Even Ibn Battuta came under suspicion. While living in Delhi, Ibn Battuta married a woman and had a daughter by her. This woman was the daughter of a court official who had plotted a rebellion and was executed by the Sultan. But the most serious problem for Ibn Battuta was his friendship with a Sufi holy man. This holy man refused to have anything to do with politics and tried to live a religious life. He snubbed the Sultan and refused to obey the Sultan's commands. In retaliation Muhammad had the holy man's beard plucked out hair by hair, then banished him from Delhi. Later the Sultan ordered him to return to court, which the holy man refused to do. The man was arrested, tortured in the most horrible way, then beheaded.
Take a side trip to read about Ibn Battuta's comments on torture.
The following day the Sultan demanded a list of friends of the holy man, and Ibn Battuta's name was included. For nine days he remained under guard imaging in horror that he would be executed, too.
"I recited [lines of prayer] 33,000 times and ... fasted five days on end, reciting the Koran from cover to cover each day, and tasting nothing but water. After five days I broke my fast and then continued to fast for another four days on end." [Dunn, p. 209]
He rid himself of his possessions, and donned the clothes of a beggar. He was given permission to join a hermit who lived in a cave outside of Delhi. He lived like that for five months.
Then Ibn Battuta was called back to the palace. Fearfully he returned, and was greeted warmly. But determined to avoid further troubles, got up enough courage to ask the Sultan (now in a good mood), if he could make another hajj.

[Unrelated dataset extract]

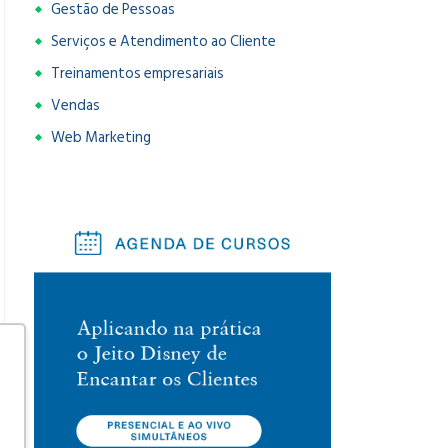
Gestão de Pessoas
Serviços e Atendimento ao Cliente
Treinamentos empresariais
Vendas
Web Marketing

But the Sultan had another task in mind, one that Ibn Battuta found fascinating. Knowing of Ibn Battuta's love of travel and sightseeing, the Sultan wanted to make Ibn Battuta ambassador to the Mongol court of China. He would accompany 15 Chinese messengers back to their homeland and carry shiploads of gifts to the emperor. Now he was given an opportunity to get away from Muhammad Tughluq and to visit further lands of Islam in a grand style! It was an offer too exciting - and too dangerous - to refuse.